An analysis of patients with myeloproliferative neoplasms (MPN) has revealed that pulmonary hypertension (PH) is associated with an increased risk of hematologic progression and major adverse cardiovascular events (MACE). Orly Leiva, MD, an advanced heart failure and transplantation fellow at the University of Chicago, will present results that shed light on the pathophysiology behind PH and MPN progression, including an association between preserved right ventricular (RV) function and higher MPN progression, during the 66th American Society of Hematology (ASH) Annual Meeting and Exposition.
Dr. Leiva and colleagues designed the retrospective study to examine the connection between cardiology and MPN and determine whether the relatively common transthoracic echocardiographic (TTE) procedure can predict MPN progression. The study included 555 patients, 42.7% of whom had polycythemia vera, 41.1% had essential thrombocythemia, and 16.2% had myelofibrosis at the time of TTE. The cohort was 48.5% male and 86.8% white.
Thirty-five percent of the patients had a diagnosis of PH at the time of their first TTE; PH was defined as a pulmonary artery systolic pressure (PASP) of at least 40 mm Hg. The median time from MPN diagnosis to TTE was 39 months. Patients with PH were a median age of 71 years compared with 66 years for those without PH (p<0.001), and patients with PH were more likely to have myelofibrosis than those without. Patients with PH were also more likely than patients without PH to have a higher variant allele frequency of driver MPN mutation and larger spleen sizes at the time of TTE. They also had a higher rate of prior heart failure, hypertension, and atrial fibrillation than patients without PH.
Dr. Leiva’s team followed the patients for a median of 51 months and noted that composite hematologic outcome and MACE were more common among patients with PH than those without PH. When they performed a multivariable competing-risk regression on the data, the investigators found that PH was associated with an increased risk of hematologic outcome and MACE, such that 23.6% of patients with PH experienced a hematologic outcome. After adjusting for variables that varied significantly between groups, they found that atrial enlargement and valvular regurgitation were associated with decreased risk of hematologic outcome. In contrast, a marker of RV function, tricuspid annular plane systolic excursion, and estimated cardiac output were both associated with an increased risk of hematologic outcome.
“MPNs are a chronic disease,” Dr. Leiva told ASH Clinical News. “Some patients have the potential to live for decades.” Although thrombotic events are a classic cause of mortality in patients with MPN, many die from cardiovascular causes, and the results from this study highlight the non-thrombotic complications of MPN. Dr. Leiva proposed that MPN progression leads to increased catabolic demand and cell turnover, which might lead to increased cardiac output. Such a connection would explain the association between preserved RV function and increased cardiac output among patients with PH and MPN progression.
Dr. Leiva acknowledged that the study was primarily hypothesis-generating, and he called for a prospective study to further investigate the physiology of PH in MPN, characterize PH phenotypes and their associations with outcomes, and assess the utility of TTE screening for PH and surveillance of MPN progression. Until then, he explained that as a cardiologist, when treating a patient with MPN, he looks immediately at the patient’s TTE results. He suggested that all cardiologists and hematologists look for signs of MPN progression if a patient’s PASP exceeds 40 mm Hg or they have other signs of PH on their TTE.

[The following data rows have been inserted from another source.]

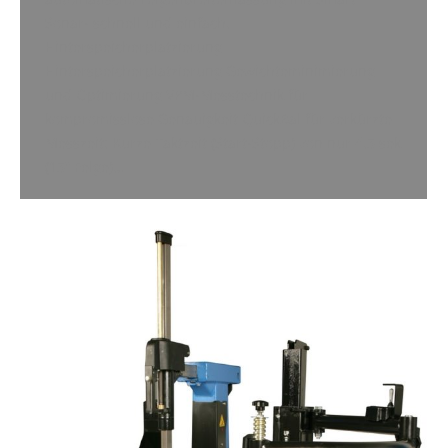
Sonar- schnell und einfach.
Hinterspeicherplatzierung
Hinterspeicherplatzierung Gewichteminimierung
und Optimierung VPM-Messtechnik für
kompromisslose Genauigkeit QuickBal für verkürzte
Messzeit: Kurze Taktzeit (Start-Stopp) von nur 4.5 sek
(15″ Felge)…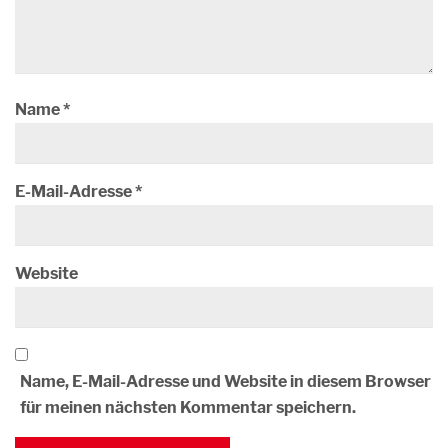
Name
*
E-Mail-Adresse
*
Website
Name, E-Mail-Adresse und Website in diesem Browser
für meinen nächsten Kommentar speichern.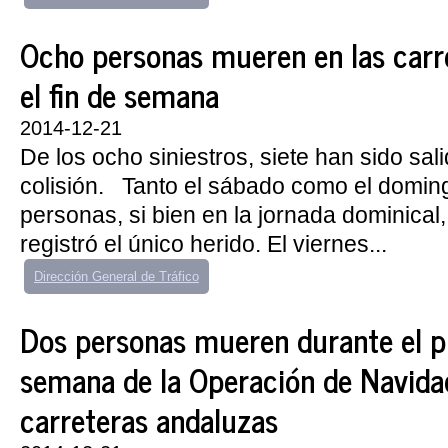
Ocho personas mueren en las carr
el fin de semana
2014-12-21
De los ocho siniestros, siete han sido sal
colisión. Tanto el sábado como el domingo
personas, si bien en la jornada dominical
registró el único herido. El viernes...
Dirección General de Tráfico
Dos personas mueren durante el pr
semana de la Operación de Navidad
carreteras andaluzas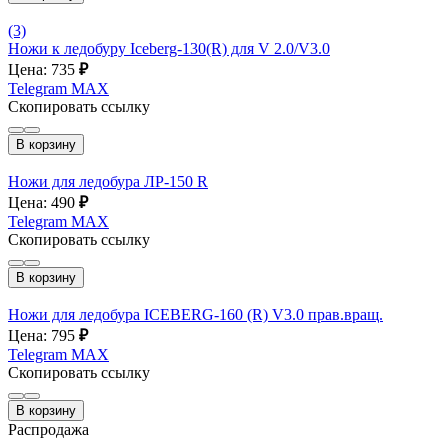
(3)
Ножи к ледобуру Iceberg-130(R) для V 2.0/V3.0
Цена: 735
₽
Telegram
MAX
Скопировать ссылку
В корзину
Ножи для ледобура ЛР-150 R
Цена: 490
₽
Telegram
MAX
Скопировать ссылку
В корзину
Ножи для ледобура ICEBERG-160 (R) V3.0 прав.вращ.
Цена: 795
₽
Telegram
MAX
Скопировать ссылку
В корзину
Распродажа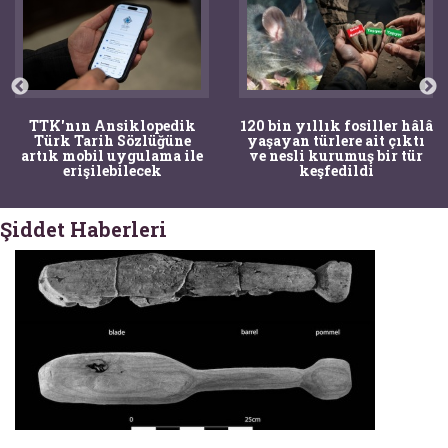
TTK'nın Ansiklopedik
120 bin yıllık fosiller hâlâ
Türk Tarih Sözlüğüne
yaşayan türlere ait çıktı
artık mobil uygulama ile
ve nesli kurumuş bir tür
erişilebilecek
keşfedildi
Şiddet Haberleri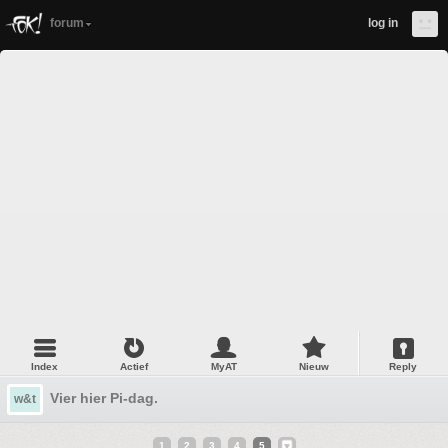
forum
log in
Index
Actief
MyAT
Nieuw
Reply
Vier hier Pi-dag.
w&t
1
2
3
4
5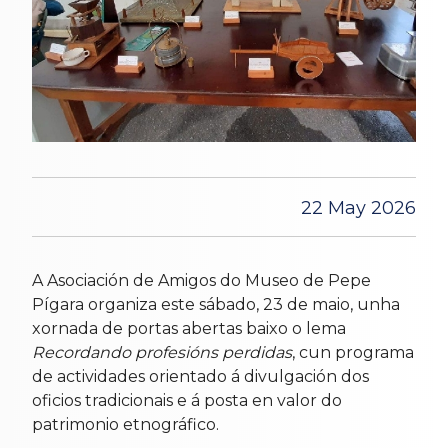
22 May 2026
A Asociación de Amigos do Museo de Pepe
Pígara organiza este sábado, 23 de maio, unha
xornada de portas abertas baixo o lema
Recordando profesións perdidas
, cun programa
de actividades orientado á divulgación dos
oficios tradicionais e á posta en valor do
patrimonio etnográfico.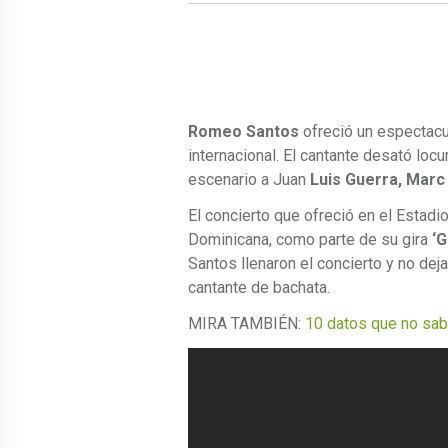
Romeo Santos
ofreció un espectacul
internacional. El cantante desató loc
escenario a Juan
Luis Guerra, Marc
El concierto que ofreció en el Estadi
Dominicana, como parte de su gira
‘G
Santos llenaron el concierto y no dej
cantante de bachata.
MIRA TAMBIÉN:
10 datos que no sa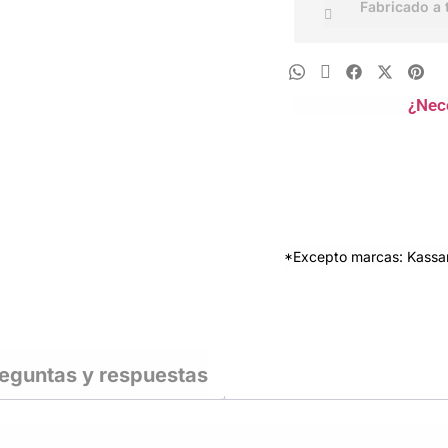
Fabricado a 
¿Nec
*Excepto marcas: Kassan
eguntas y respuestas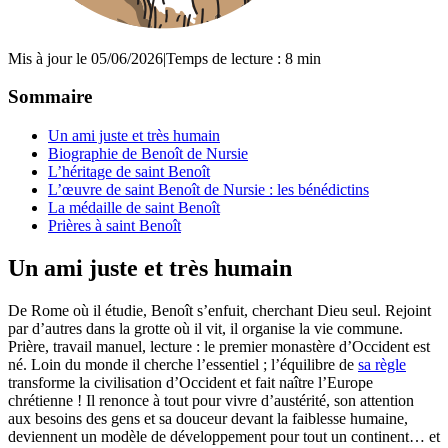
Mis à jour le 05/06/2026
|
Temps de lecture : 8 min
Sommaire
Un ami juste et très humain
Biographie de Benoît de Nursie
L’héritage de saint Benoît
L’œuvre de saint Benoît de Nursie : les bénédictins
La médaille de saint Benoît
Prières à saint Benoît
Un ami juste et très humain
De Rome où il étudie, Benoît s’enfuit, cherchant Dieu seul. Rejoint
par d’autres dans la grotte où il vit, il organise la vie commune.
Prière, travail manuel, lecture : le premier monastère d’Occident est
né. Loin du monde il cherche l’essentiel ; l’équilibre de
sa règle
transforme la civilisation d’Occident et fait naître l’Europe
chrétienne ! Il renonce à tout pour vivre d’austérité, son attention
aux besoins des gens et sa douceur devant la faiblesse humaine,
deviennent un modèle de développement pour tout un continent… et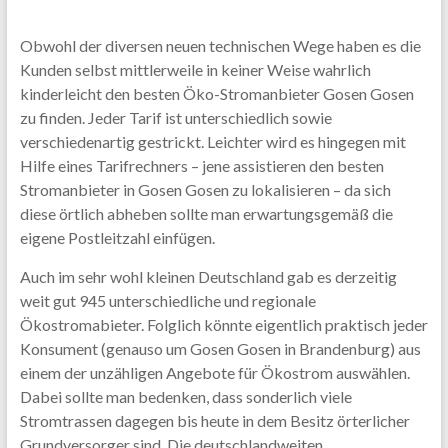
Obwohl der diversen neuen technischen Wege haben es die
Kunden selbst mittlerweile in keiner Weise wahrlich
kinderleicht den besten Öko-Stromanbieter Gosen Gosen
zu finden. Jeder Tarif ist unterschiedlich sowie
verschiedenartig gestrickt. Leichter wird es hingegen mit
Hilfe eines Tarifrechners – jene assistieren den besten
Stromanbieter in Gosen Gosen zu lokalisieren – da sich
diese örtlich abheben sollte man erwartungsgemäß die
eigene Postleitzahl einfügen.
Auch im sehr wohl kleinen Deutschland gab es derzeitig
weit gut 945 unterschiedliche und regionale
Ökostromabieter. Folglich könnte eigentlich praktisch jeder
Konsument (genauso um Gosen Gosen in Brandenburg) aus
einem der unzähligen Angebote für Ökostrom auswählen.
Dabei sollte man bedenken, dass sonderlich viele
Stromtrassen dagegen bis heute in dem Besitz örterlicher
Grundversorger sind. Die deutschlandweiten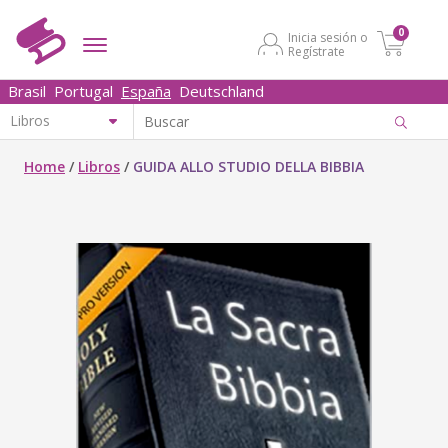
0
Inicia sesión o
Regístrate
Brasil
Portugal
España
Deutschland
Home
/
Libros
/
GUIDA ALLO STUDIO DELLA BIBBIA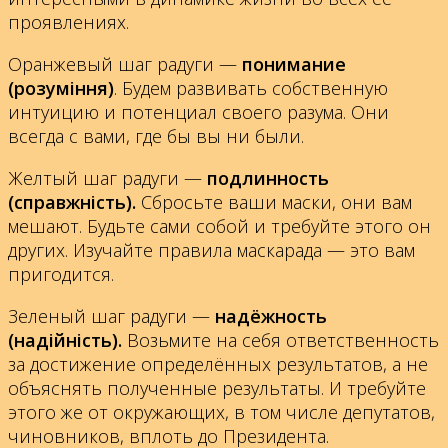
проявлениях.
Оранжевый шаг радуги —
понимание
(розуміння)
. Будем развивать собственную
интуицию и потенциал своего разума. Они
всегда с вами, где бы вы ни были.
Желтый шаг радуги —
подлинность
(справжність).
Сбросьте ваши маски, они вам
мешают. Будьте сами собой и требуйте этого он
других. Изучайте правила маскарада — это вам
пригодится.
Зеленый шаг радуги —
надёжность
(надійність).
Возьмите на себя ответственность
за достижение определённых результатов, а не
объяснять полученные результаты. И требуйте
этого же от окружающих, в том числе депутатов,
чиновников, вплоть до Президента.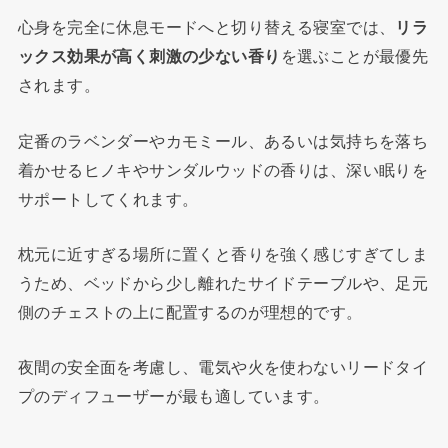
心身を完全に休息モードへと切り替える寝室では、
リラ
ックス効果が高く刺激の少ない香り
を選ぶことが最優先
されます。
定番のラベンダーやカモミール、あるいは気持ちを落ち
着かせるヒノキやサンダルウッドの香りは、深い眠りを
サポートしてくれます。
枕元に近すぎる場所に置くと香りを強く感じすぎてしま
うため、ベッドから少し離れたサイドテーブルや、足元
側のチェストの上に配置するのが理想的です。
夜間の安全面を考慮し、電気や火を使わないリードタイ
プのディフューザーが最も適しています。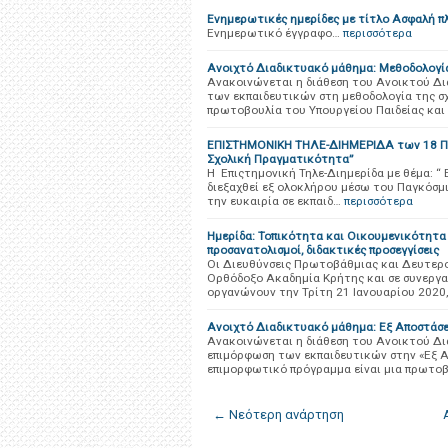
Eνημερωτικές ημερίδες με τίτλο Ασφαλή π
Ενημερωτικό έγγραφο…
περισσότερα
Ανοιχτό Διαδικτυακό μάθημα: Μεθοδολογία
Ανακοινώνεται η διάθεση του Ανοικτού Δ
των εκπαιδευτικών στη μεθοδολογία της σχ
πρωτοβουλία του Υπουργείου Παιδείας και
ΕΠΙΣΤΗΜΟΝΙΚΗ ΤΗΛΕ-ΔΙΗΜΕΡΙΔΑ των 18 ΠΕΚ
Σχολική Πραγματικότητα”
Η Επιςτημονική Τηλε-Διημερίδα με θέμα: “
διεξαχθεί εξ ολοκλήρου μέσω του Παγκόσμιο
την ευκαιρία σε εκπαιδ…
περισσότερα
Ημερίδα: Τοπικότητα και Οικουμενικότητα 
προσανατολισμοί, διδακτικές προσεγγίσεις
Οι Διευθύνσεις Πρωτοβάθμιας και Δευτερο
Ορθόδοξο Ακαδημία Κρήτης και σε συνεργασί
οργανώνουν την Τρίτη 21 Ιανουαρίου 2020
Ανοιχτό Διαδικτυακό μάθημα: Εξ Αποστάσ
Ανακοινώνεται η διάθεση του Ανοικτού Δ
επιμόρφωση των εκπαιδευτικών στην «Εξ 
επιμορφωτικό πρόγραμμα είναι μια πρωτο
← Νεότερη ανάρτηση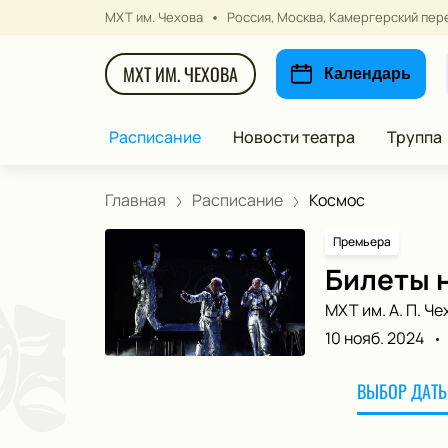
МХТ им. Чехова
Россия, Москва, Камергерский пере
МХТ ИМ. ЧЕХОВА
Календарь
Расписание
Новости театра
Труппа
Главная
Расписание
Космос
Премьера
Билеты 
МХТ им. А. П. Че
10 нояб. 2024
ВЫБОР ДАТЫ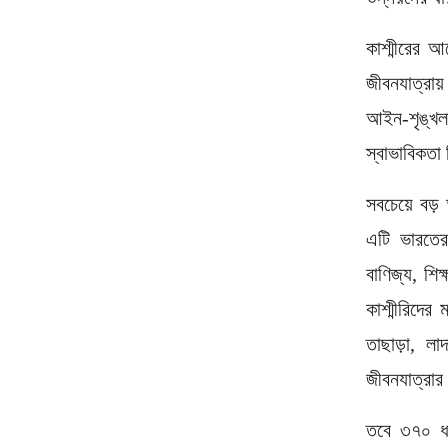
কাশ্মীরের আ
জীবনযাত্রায
আইন-শৃঙ্খল
স্বাভাবিকতা
সবচেয়ে বড়
এটি ভারতের 
বাণিজ্য, শি
কাশ্মীরিদের
তাছাড়া, লা
জীবনযাত্রার
তবে ৩৭০ ধা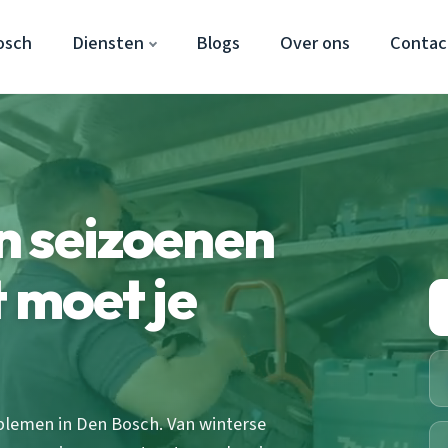
osch
Diensten
Blogs
Over ons
Contac
n seizoenen
 moet je
blemen in Den Bosch. Van winterse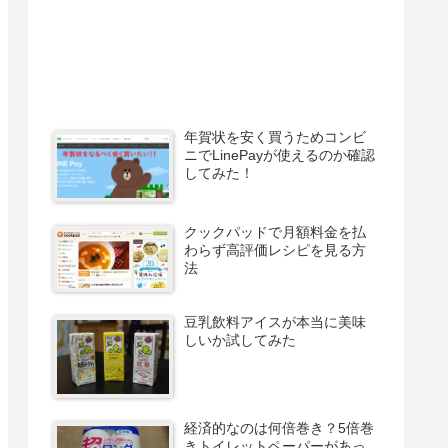
年賀状を安く買うためコンビ
ニでLinePayが使えるのか確認
してみた！
クックパッドで月額料金を払
わらず高評価レシピを見る方
法
豆乳飲料アイスが本当に美味
しいか試してみた
経済的なのは何倍巻き？5倍巻
きトイレットペーパーがあっ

The full study is scheduled to be presented on Saturday, December 7, 2024, at 3:15 p.m. at the 66th ASH Annual Meeting and Exposition in San Diego. This article will be replaced with a summary of the presentation after the session has concluded. Check back later this month for updates!
Any conflicts of interest declared by the authors can be found in the original abstract.
Reference
Leiva O, Soo S, Smilowitz N, et al. Prognostic implications of pulmonary hypertension in myeloproliferative neoplasms and predictors of hematologic progression. Abstract 246. Presented at the 66th American Society of Hematology Annual Meeting and Exposition; December 7, 2024; San Diego, California.